Here is that data as seen from console:
.. code-block:: console
7375292 compat> mpool
7375581 Mempools:
7375581 name blksz cnt free min
7375584 msys_1 292 12 12 8
7375585 modlog_mapping_pool 12 16 12 12
We list the memory pools OS knows about. 'cnt' tells how many
elements the pool has in total. 'free' tells how many elements are
currently in the free pool, and 'min' tells what's the low point
for the number of elements within the pool.
What you should check is the 'min' number. If it gets to 0, it means
that the pool has been exhausted at one point. Depending on what
the pool is used for, you might want to take action.

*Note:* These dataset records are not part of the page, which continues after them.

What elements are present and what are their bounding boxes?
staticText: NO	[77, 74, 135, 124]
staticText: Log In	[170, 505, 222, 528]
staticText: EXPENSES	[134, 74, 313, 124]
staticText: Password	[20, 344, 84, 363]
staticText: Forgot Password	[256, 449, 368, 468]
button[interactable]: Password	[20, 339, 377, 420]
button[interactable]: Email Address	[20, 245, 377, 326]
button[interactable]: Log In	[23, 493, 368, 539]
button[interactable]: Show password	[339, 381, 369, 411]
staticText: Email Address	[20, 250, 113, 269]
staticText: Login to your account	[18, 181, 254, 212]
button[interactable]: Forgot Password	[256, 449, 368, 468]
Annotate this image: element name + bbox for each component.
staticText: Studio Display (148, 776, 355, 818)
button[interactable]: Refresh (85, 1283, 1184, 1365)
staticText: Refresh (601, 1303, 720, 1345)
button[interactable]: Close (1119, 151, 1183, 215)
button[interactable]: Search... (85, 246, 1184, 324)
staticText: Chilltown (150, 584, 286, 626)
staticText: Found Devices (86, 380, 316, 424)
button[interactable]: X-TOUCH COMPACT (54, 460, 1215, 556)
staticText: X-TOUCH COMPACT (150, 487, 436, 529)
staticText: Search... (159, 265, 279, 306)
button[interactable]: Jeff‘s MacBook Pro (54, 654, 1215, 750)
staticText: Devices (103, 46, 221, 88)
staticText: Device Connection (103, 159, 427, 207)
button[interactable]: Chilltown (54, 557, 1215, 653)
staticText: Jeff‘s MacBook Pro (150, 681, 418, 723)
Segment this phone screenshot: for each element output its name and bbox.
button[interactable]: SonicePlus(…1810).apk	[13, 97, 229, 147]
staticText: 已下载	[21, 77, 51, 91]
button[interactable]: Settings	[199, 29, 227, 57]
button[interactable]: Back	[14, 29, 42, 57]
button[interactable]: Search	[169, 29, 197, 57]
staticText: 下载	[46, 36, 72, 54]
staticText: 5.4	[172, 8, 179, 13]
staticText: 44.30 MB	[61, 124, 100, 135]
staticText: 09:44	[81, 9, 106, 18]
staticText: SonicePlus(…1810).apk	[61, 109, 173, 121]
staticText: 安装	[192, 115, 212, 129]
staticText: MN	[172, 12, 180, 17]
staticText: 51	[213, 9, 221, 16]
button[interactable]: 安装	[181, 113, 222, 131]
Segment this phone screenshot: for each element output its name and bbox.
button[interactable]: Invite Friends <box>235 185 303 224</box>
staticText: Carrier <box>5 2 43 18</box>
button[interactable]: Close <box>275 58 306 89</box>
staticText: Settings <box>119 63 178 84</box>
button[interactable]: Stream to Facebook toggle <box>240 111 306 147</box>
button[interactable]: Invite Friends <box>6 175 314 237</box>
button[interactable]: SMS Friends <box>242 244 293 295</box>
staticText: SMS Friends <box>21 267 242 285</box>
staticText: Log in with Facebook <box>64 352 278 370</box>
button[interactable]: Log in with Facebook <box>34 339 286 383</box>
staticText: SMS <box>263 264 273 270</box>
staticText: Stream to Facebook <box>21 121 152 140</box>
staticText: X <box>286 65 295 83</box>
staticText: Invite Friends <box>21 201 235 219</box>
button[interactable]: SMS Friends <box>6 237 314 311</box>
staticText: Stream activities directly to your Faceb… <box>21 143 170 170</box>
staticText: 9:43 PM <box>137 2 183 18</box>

There's some gdb helper macros to inspect the data belonging to
the default networking memory pool, msys_1.
.. code-block:: console
(gdb) source repos/apache-mynewt-core/compiler/gdbmacros/mbuf.gdb
(gdb) mn_msys1_print
Mbuf addr: 0x20001ef0
Mbuf header: $1 = {om_data = 0x20002380 <os_msys_init_1_data+1168> "\244$",
om_flags = 0 '\000', om_pkthdr_len = 8 '\b', om_len = 14,
om_omp = 0x20002ca0 <os_msys_init_1_mbuf_pool>, om_next = {sle_next = 0x0},
om_databuf = 0x20001f00 <os_msys_init_1_data+16> "\016"}
Packet header: $2 = {omp_len = 14, omp_flags = 0, omp_next = {stqe_next = 0x0}}
....
---Type <return> to continue, or q <return> to quit---q
Quit
(gdb) help mn_msys1_print
usage: mn_msys1_print
Prints all mbufs in the first msys pool. Both allocated and unallocated mbufs
are printed.
(gdb) mn_msys1_free_print
Mbuf addr: 0x20002138
....
Mbuf addr: 0x20002b7c
Crash in Log
------------
System restarts can also be recorded in reboot log. Assuming reboot log
has been set up, it'll write a record either when system is asked
to reset (managed reset), or when system is coming back after an
unexpected reset.
To facilitate the latter, you should include a call from main()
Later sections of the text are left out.